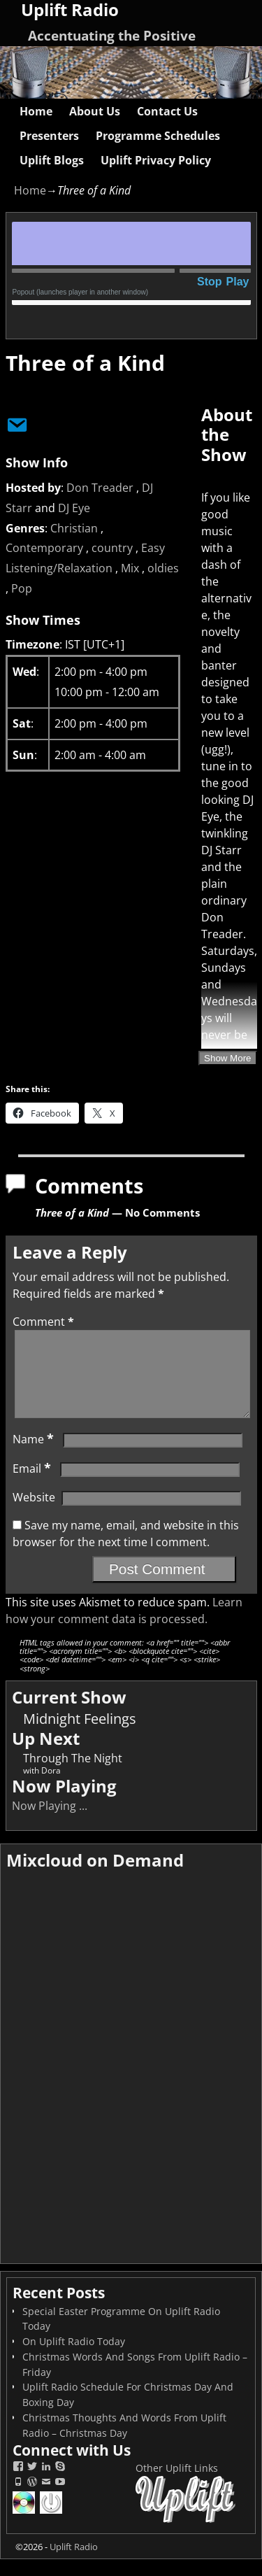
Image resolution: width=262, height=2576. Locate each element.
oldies (163, 568)
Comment (45, 1321)
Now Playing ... (49, 1822)
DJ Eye (74, 508)
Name (35, 1456)
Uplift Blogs (52, 160)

Exercise instructions:
Word for word, return the material, omitting the pictures.

Result for this task:
Image resolution: width=262, height=2576. Locate each element.
oldies (163, 568)
Comment (45, 1321)
Now Playing ... (49, 1822)
DJ Eye (74, 508)
Name (35, 1456)
Uplift Blogs (52, 160)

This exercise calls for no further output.